§ **DIRECTIONS FOR THIS TASK**
Within the lines below, the span from the line with "Marc GIBERNEAU." to the line with "نمی‌شود تا حریم خصوصی همه اعضا حفظ شود.", both ends included, is to be reproduced exactly, with pictures omitted.

*** DATA FOR THIS EXERCISE ***

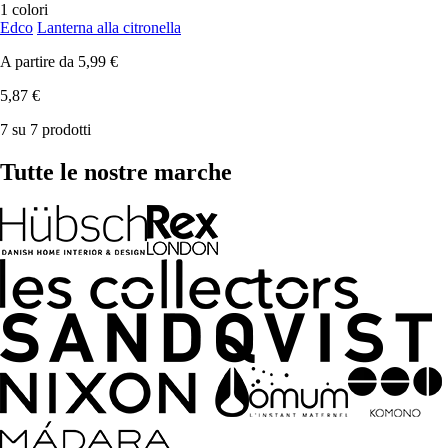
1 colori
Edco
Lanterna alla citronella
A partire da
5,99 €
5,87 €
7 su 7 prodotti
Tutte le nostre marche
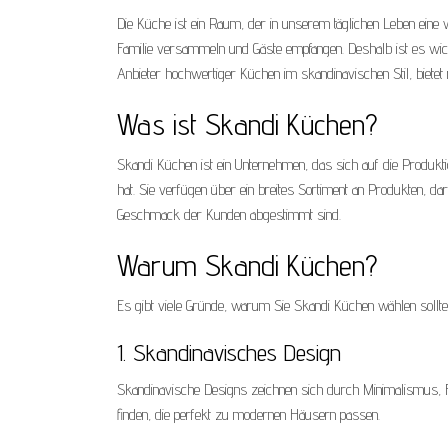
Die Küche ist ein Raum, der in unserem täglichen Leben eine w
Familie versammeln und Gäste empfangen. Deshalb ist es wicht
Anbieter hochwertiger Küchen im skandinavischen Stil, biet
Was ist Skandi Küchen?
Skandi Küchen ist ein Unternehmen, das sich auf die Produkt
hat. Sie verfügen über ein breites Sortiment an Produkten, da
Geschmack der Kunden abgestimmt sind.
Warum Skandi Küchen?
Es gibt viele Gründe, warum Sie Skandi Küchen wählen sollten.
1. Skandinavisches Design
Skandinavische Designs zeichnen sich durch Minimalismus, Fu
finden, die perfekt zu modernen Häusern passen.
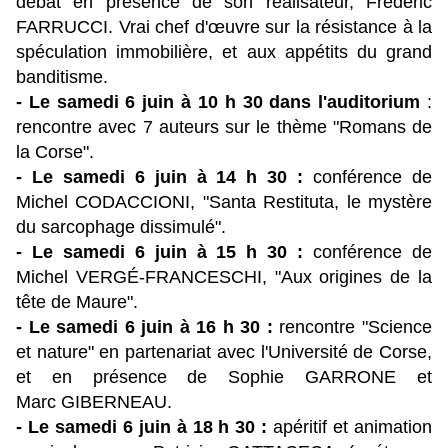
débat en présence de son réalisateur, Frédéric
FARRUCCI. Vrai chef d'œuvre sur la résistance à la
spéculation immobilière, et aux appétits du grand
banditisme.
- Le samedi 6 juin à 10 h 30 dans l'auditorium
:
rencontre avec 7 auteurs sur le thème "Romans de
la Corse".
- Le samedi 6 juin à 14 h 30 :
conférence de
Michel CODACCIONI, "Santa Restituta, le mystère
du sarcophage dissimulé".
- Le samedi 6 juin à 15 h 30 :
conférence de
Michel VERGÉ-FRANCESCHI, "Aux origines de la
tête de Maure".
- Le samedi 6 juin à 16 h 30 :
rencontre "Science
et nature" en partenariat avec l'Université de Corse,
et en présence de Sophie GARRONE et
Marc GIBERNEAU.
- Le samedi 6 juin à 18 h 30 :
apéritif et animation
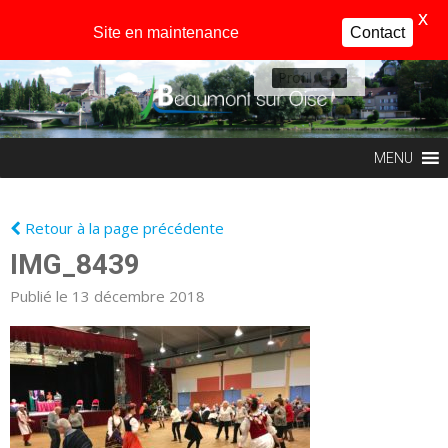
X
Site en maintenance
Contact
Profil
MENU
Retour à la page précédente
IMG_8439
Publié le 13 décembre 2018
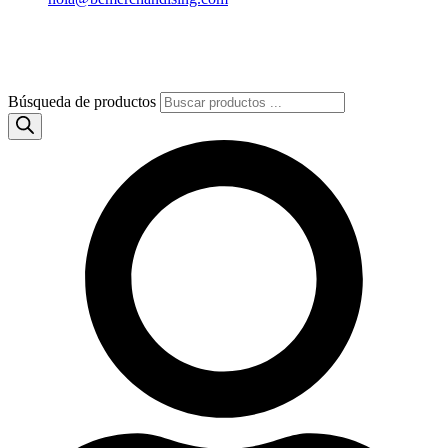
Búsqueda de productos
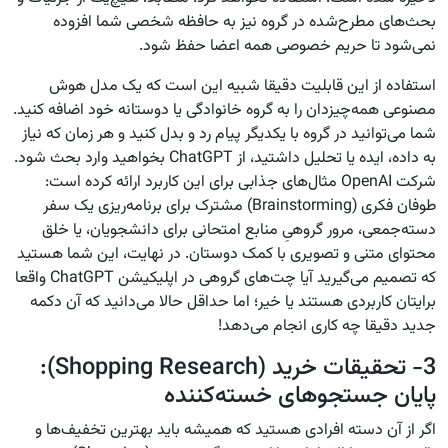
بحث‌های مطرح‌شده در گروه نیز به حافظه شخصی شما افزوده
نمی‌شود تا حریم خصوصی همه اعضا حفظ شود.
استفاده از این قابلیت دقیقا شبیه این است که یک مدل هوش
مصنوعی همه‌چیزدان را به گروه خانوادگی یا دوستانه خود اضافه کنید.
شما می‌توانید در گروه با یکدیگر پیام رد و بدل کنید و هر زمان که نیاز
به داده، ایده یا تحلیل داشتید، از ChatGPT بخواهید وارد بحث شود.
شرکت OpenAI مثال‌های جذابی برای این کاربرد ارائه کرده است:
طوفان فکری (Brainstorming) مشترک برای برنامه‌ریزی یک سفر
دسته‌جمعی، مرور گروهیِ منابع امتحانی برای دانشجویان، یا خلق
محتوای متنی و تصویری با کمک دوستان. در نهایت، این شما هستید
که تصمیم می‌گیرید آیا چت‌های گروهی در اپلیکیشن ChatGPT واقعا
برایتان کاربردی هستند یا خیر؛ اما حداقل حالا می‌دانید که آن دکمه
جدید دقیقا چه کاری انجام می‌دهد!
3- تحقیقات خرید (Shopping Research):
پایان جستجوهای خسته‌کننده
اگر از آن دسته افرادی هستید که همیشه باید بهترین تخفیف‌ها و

*** End of DATA FOR THIS EXERCISE ***
*** DATA FOR THIS EXERCISE ***

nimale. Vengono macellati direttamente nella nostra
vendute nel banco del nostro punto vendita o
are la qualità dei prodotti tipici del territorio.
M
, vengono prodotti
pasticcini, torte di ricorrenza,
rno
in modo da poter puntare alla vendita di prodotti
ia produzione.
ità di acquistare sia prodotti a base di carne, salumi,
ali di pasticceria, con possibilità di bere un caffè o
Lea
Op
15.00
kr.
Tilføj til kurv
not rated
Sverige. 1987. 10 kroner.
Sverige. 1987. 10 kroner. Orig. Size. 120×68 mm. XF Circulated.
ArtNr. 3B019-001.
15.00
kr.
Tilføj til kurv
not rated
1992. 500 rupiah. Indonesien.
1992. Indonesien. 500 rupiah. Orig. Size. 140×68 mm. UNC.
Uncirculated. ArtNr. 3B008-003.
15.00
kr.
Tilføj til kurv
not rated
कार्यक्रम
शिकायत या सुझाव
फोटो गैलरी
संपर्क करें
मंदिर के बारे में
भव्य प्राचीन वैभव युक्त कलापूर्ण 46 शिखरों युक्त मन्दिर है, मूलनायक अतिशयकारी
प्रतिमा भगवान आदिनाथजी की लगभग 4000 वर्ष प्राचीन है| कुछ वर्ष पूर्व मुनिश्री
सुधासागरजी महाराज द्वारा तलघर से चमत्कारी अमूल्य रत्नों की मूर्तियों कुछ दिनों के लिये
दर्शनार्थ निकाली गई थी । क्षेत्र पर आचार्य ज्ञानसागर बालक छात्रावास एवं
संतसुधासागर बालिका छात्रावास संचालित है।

*** End of DATA FOR THIS EXERCISE ***

§ **FINISHED EXERCISE**
Marc GIBERNEAU.
- Le samedi 6 juin à 18 h 30 :
apéritif et animation
X
Site en maintenance
Contact
Profil
MENU
Retour à la page précédente
IMG_8439
Publié le 13 décembre 2018
Búsqueda de productos
بحث‌های مطرح‌شده در گروه نیز به حافظه شخصی شما افزوده
نمی‌شود تا حریم خصوصی همه اعضا حفظ شود.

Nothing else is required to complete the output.